▶ Task objective: Please retype all of the data below, word for word.

▶ Supplied material:
_ _ _ _

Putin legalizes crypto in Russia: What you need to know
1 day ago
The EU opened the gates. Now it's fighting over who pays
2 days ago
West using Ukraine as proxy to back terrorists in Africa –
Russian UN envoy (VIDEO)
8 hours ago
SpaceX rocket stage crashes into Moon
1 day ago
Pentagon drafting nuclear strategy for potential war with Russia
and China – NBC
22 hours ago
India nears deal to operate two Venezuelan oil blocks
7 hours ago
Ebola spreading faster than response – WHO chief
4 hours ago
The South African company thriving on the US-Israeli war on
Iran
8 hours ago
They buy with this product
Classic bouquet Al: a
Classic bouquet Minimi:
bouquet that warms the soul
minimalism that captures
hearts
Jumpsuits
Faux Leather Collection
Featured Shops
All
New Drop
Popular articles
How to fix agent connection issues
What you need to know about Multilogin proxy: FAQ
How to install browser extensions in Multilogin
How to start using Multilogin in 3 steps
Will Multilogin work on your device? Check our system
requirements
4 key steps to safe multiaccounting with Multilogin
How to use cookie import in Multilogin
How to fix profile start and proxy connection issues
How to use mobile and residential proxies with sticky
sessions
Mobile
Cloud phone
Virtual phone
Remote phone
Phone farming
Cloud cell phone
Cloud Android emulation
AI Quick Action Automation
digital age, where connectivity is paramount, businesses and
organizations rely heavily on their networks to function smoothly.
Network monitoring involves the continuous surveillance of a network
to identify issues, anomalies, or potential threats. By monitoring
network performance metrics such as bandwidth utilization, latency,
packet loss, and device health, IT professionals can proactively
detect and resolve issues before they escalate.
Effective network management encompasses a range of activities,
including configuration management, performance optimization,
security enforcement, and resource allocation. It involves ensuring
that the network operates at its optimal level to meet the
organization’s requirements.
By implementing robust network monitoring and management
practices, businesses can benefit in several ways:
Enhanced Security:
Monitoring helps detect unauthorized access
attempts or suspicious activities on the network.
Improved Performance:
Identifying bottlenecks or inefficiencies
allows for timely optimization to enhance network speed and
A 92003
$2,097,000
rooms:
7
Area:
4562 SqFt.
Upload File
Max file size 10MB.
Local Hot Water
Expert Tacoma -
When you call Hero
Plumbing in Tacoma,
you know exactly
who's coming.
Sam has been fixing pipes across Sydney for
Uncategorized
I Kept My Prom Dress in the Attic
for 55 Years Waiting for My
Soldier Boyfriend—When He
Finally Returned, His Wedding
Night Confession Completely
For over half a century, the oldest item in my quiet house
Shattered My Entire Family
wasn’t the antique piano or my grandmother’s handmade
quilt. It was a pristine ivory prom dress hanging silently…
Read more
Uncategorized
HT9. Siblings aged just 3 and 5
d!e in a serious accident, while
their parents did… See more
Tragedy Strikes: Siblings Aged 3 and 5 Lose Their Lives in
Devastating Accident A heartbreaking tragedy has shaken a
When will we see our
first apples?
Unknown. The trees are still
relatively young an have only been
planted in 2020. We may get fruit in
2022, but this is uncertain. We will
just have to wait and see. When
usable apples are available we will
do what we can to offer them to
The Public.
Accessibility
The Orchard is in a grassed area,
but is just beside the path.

_ _ _ _

▶ Response to the task:
Putin legalizes crypto in Russia: What you need to know
1 day ago
The EU opened the gates. Now it's fighting over who pays
2 days ago
West using Ukraine as proxy to back terrorists in Africa –
Russian UN envoy (VIDEO)
8 hours ago
SpaceX rocket stage crashes into Moon
1 day ago
Pentagon drafting nuclear strategy for potential war with Russia
and China – NBC
22 hours ago
India nears deal to operate two Venezuelan oil blocks
7 hours ago
Ebola spreading faster than response – WHO chief
4 hours ago
The South African company thriving on the US-Israeli war on
Iran
8 hours ago
They buy with this product
Classic bouquet Al: a
Classic bouquet Minimi:
bouquet that warms the soul
minimalism that captures
hearts
Jumpsuits
Faux Leather Collection
Featured Shops
All
New Drop
Popular articles
How to fix agent connection issues
What you need to know about Multilogin proxy: FAQ
How to install browser extensions in Multilogin
How to start using Multilogin in 3 steps
Will Multilogin work on your device? Check our system
requirements
4 key steps to safe multiaccounting with Multilogin
How to use cookie import in Multilogin
How to fix profile start and proxy connection issues
How to use mobile and residential proxies with sticky
sessions
Mobile
Cloud phone
Virtual phone
Remote phone
Phone farming
Cloud cell phone
Cloud Android emulation
AI Quick Action Automation
digital age, where connectivity is paramount, businesses and
organizations rely heavily on their networks to function smoothly.
Network monitoring involves the continuous surveillance of a network
to identify issues, anomalies, or potential threats. By monitoring
network performance metrics such as bandwidth utilization, latency,
packet loss, and device health, IT professionals can proactively
detect and resolve issues before they escalate.
Effective network management encompasses a range of activities,
including configuration management, performance optimization,
security enforcement, and resource allocation. It involves ensuring
that the network operates at its optimal level to meet the
organization’s requirements.
By implementing robust network monitoring and management
practices, businesses can benefit in several ways:
Enhanced Security:
Monitoring helps detect unauthorized access
attempts or suspicious activities on the network.
Improved Performance:
Identifying bottlenecks or inefficiencies
allows for timely optimization to enhance network speed and
A 92003
$2,097,000
rooms:
7
Area:
4562 SqFt.
Upload File
Max file size 10MB.
Local Hot Water
Expert Tacoma -
When you call Hero
Plumbing in Tacoma,
you know exactly
who's coming.
Sam has been fixing pipes across Sydney for
Uncategorized
I Kept My Prom Dress in the Attic
for 55 Years Waiting for My
Soldier Boyfriend—When He
Finally Returned, His Wedding
Night Confession Completely
For over half a century, the oldest item in my quiet house
Shattered My Entire Family
wasn’t the antique piano or my grandmother’s handmade
quilt. It was a pristine ivory prom dress hanging silently…
Read more
Uncategorized
HT9. Siblings aged just 3 and 5
d!e in a serious accident, while
their parents did… See more
Tragedy Strikes: Siblings Aged 3 and 5 Lose Their Lives in
Devastating Accident A heartbreaking tragedy has shaken a
When will we see our
first apples?
Unknown. The trees are still
relatively young an have only been
planted in 2020. We may get fruit in
2022, but this is uncertain. We will
just have to wait and see. When
usable apples are available we will
do what we can to offer them to
The Public.
Accessibility
The Orchard is in a grassed area,
but is just beside the path.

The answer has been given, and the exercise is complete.